私はキャンディのようにそれを包む赤い包装をゆっくりと開けて、指で一口大のチョコレートを取り上げた。
ツヤツヤした、丸いチョコレート。かすかに香る、甘い匂い。私は、それをそっと自分の口に入れる。常温で保存しておいたチョコレートはすぐに溶けて、舌の上に甘みが広がる。
最後に、体温で溶けた指のチョコレートを舐めて、私はようやく息をつく。ミルクチョコレートの赤い包装紙が一つ、テーブルの上に増えた。
「やっぱり、こうでなきゃ」
そう、美味しいというのは、甘いとイコールだ。それは何にでも同じことで、当然、血だって甘い方がいいに決まっている。
私はもう一つ、チョコレートを取り上げた。缶の中に入った、赤い包装紙。それをそっと開いて、幸せの塊を口の中に入れる。
ふいに赤い夕日が差し込んできて、缶に赤い光が反射した。チョコレートが溶けていく感触を味わいながら、ぼんやりと思う。
──なんて、美味しそうな赤。
夕陽のような赤い色をした血は、きっとすごく甘くて、最上のチョコレートのような味がする。
*
目の前の透明なビーカーに、一滴の雫が落とされる。
雫は小さな波紋を起こして、ビーカーの中の液体を一瞬、真紅に染めた。赤い色はふわっと広がって、彼がガラス棒で軽く混ぜただけで消えた。
「宮野さん、そっちの試薬、そのビーカーに入れてもらってもいいかな」
私は頷いて、彼の言った通り、別のビーカーに試薬を落とした。それもまた、一瞬ビーカーの中を真紅に染めて消える。私は、たったそれだけの光景に、自分でも驚くほど魅了されていた。──いや、その光景だけに、じゃない。
私の視線は、無意識のうちに、私の横でビーカーを見比べる彼の、滑らかな首筋に吸い寄せられている。他のひととは違う、そのまっさらな肌の奥にはきっと、もっと魅惑的な赤が流れているのだろう。柏崎透。その名の通り、透き通るような黒い目が、私の目とあって、彼は微笑んだ。
「ありがとう、宮野さん。助かったよ」
彼の笑みを見ると、甘いチョコレートを口に含んだ瞬間のような高揚感が私の中を駆け巡る。
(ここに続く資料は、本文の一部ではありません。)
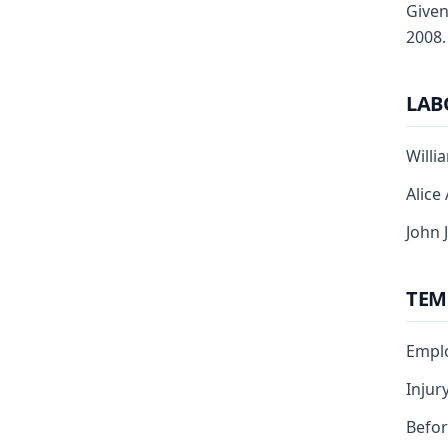
Given
2008.
LAB
Willi
Alice
John 
TEM
Emplo
Injur
Befo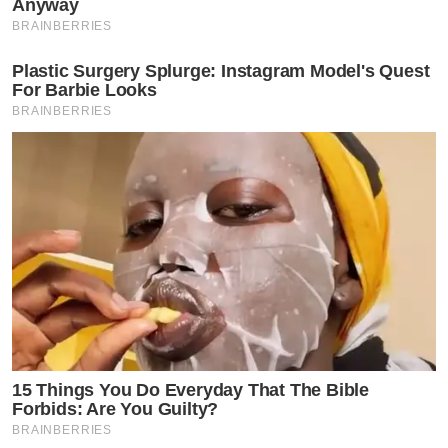
Anyway
BRAINBERRIES
Plastic Surgery Splurge: Instagram Model's Quest
For Barbie Looks
BRAINBERRIES
15 Things You Do Everyday That The Bible
Forbids: Are You Guilty?
BRAINBERRIES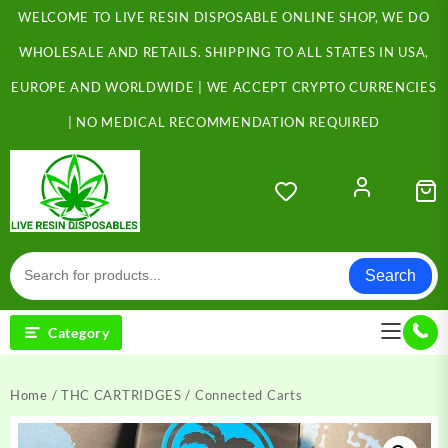
Skip
WELCOME TO LIVE RESIN DISPOSABLE ONLINE SHOP, WE DO
to
content
WHOLESALE AND RETAILS. SHIPPING TO ALL STATES IN USA,
EUROPE AND WORLDWIDE | WE ACCEPT CRYPTO CURRENCIES
| NO MEDICAL RECOMMENDATION REQUIRED
Search
Category
Home
/
THC CARTRIDGES
/ Connected Carts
私はそれを隠すように、精一杯の笑顔で答えるのだ。
「どういたしまして」
目を覚まして早々、私は自分の頰に触れて、その熱を確かめる。
どうやら、透君の夢を見たらしい。私はつい枕に顔を埋めた。
近頃、透君の夢を、よく見るようになった。それも、私が恋い焦がれてやまないあの首筋と、チョコレートを食べるような甘い血の想像を強調させるような形で。自分の妄想が具現化しているようで恥ずかしい。
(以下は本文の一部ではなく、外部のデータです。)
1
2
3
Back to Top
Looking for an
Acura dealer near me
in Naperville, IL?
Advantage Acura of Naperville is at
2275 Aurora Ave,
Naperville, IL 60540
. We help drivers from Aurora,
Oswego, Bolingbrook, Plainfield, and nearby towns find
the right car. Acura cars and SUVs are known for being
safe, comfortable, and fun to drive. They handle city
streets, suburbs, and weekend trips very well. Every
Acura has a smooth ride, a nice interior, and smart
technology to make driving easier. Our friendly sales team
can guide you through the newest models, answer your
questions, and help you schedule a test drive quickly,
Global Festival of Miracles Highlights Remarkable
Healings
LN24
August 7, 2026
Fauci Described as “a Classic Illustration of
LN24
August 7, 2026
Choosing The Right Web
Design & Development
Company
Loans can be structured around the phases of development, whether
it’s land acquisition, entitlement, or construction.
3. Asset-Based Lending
枕の上で首を捻って、時計を見る。朝六時半。そろそろ、兄さんが起こしにくる。
私はゆっくりと起き上がって、部屋を出た。
ドアを開けると、正面には兄さんが立っていた。黒い髪に黒い瞳。シャワーでも浴びたのか、髪が少し湿っていた。
「おはよう、兄さん」
「おはよう、緋奈。もうご飯は作ってある。一緒に食べよう」
兄さんはにこやかにそう言った。
「ちょっと、顔洗ってくるね」
私は洗面所に向かった。冬の冷たいタイルの床は、目を覚ますのにはちょうどいい。水道をひねり、水をしばらく出してお湯に変わるのを待つ間、私は鏡で自分の姿を確かめた。
色素の薄い、染めたような長い茶髪は、天然パーマのせいで少しうねっている。同じ茶色い目は、透君の透き通るような黒い目とは違う。そんなに目立つような顔でもない。
「よし、今日もオッケー。普通の人間、だよね」
私は鏡に向かって笑ってみる。牙が伸びてる、ということもないようだ。人一倍八重歯が長いのは、外見的特徴唯一の遺伝だ。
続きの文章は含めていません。